At the other end of the counter, a very short, stocky man with very little hair was finishing up helping a customer with a 150 foot snake.
Now there’s a customer who needs no extension, I thought to myself as I nodded to the man leaving with his purchase.
Igor showed the official record to Danny DeVito, who immediately said, “Jack.”
“Jack still has cancer,” Igor and I offered in unison.
“Take it to the repair counter.”
“They sent us to John.”
“Let me see it.”
Igor took his place behind the counter and Danny and I went outside where he tried starting the chainsaw.

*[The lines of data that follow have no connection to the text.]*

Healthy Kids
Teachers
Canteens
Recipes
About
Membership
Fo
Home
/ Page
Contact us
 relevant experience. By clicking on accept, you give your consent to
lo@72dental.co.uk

With one powerful yank, the machine roared to life, but as Danny rolled his eyes at me, it died.
“Does that once a day,” I said. “It won’t start again.”

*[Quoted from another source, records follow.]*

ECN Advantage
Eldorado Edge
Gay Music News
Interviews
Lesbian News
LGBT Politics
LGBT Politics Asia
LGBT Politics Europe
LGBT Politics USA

Danny tried several more times without luck, before taking the saw back inside where he picked up the record he had set on the counter.
“Where’d you get this?”
“No, this,” he said, holding up the document.
“I didn’t get it. Igor gave it to you.”
“Well, where did he get it?”
“The repair counter.”
“He’s not supposed to have this. Who gave it to him?”
“I don’t know.”
“What did he look like.”
“I don’t know,” I iterated. “The three of them were huddled around the file cabinet. I wasn’t invited.”

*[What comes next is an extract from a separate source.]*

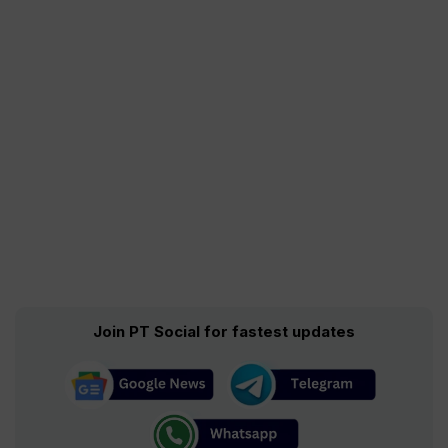
Join PT Social for fastest updates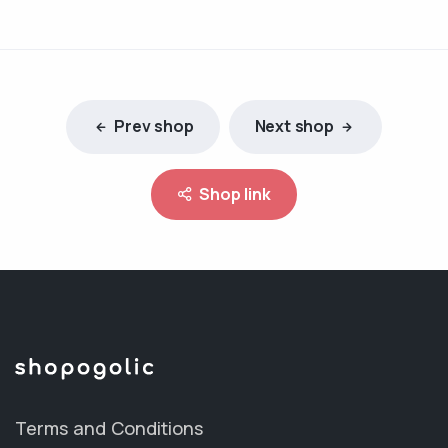
Prev shop
Next shop
Shop link
Terms and Conditions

“I think I can fix it…but we gotta be legal about it. It has to go in your record.”
“It’s my brother’s record. Not mine.”
DeVito squinted suspiciously, then led me back down the long corridor to the repair counter where he amended the record to include the day’s events then gave me a call tag.
“I’ll call you tomorrow,” he said.
I made my way back down the hall and past the front counter. As I left, I held the door for a construction worker in a hard hat, surely on his way to the debate.
A week later, when I went back to The Man Store, Mr. DeVito still hadn’t “gotten to” my chainsaw. The store was quiet and I didn’t see Danny or Igor so I made the rounds without an escort. I could’ve just grabbed the saw and left, but wanted to take in the whole experience. Down the corridors, through the sparks, across the alley and by the dance floor I went, reminiscing about my last trip and wondering where everyone was. As I opened the door to the hallway that would take me back to the sales floor, a sound stopped me.
Cocking an ear back to the alley, I heard it. Wafting through the complex, echoing off bricks and steel, music was playing.
Could it be? I asked myself. Indeed, it was.
It’s fun to stay at the Y—M—C—A! It’s fun to stay at the Y—M—C—A!
I resisted the urge to put down my saw and throw my hands over my head as I pictured them–Danny, Igor, the Indian and the cowboy, John and all the rest—perfectly choreographed and in sync.
They might not be able to fix a chainsaw, I thought, but I bet those guys can dance!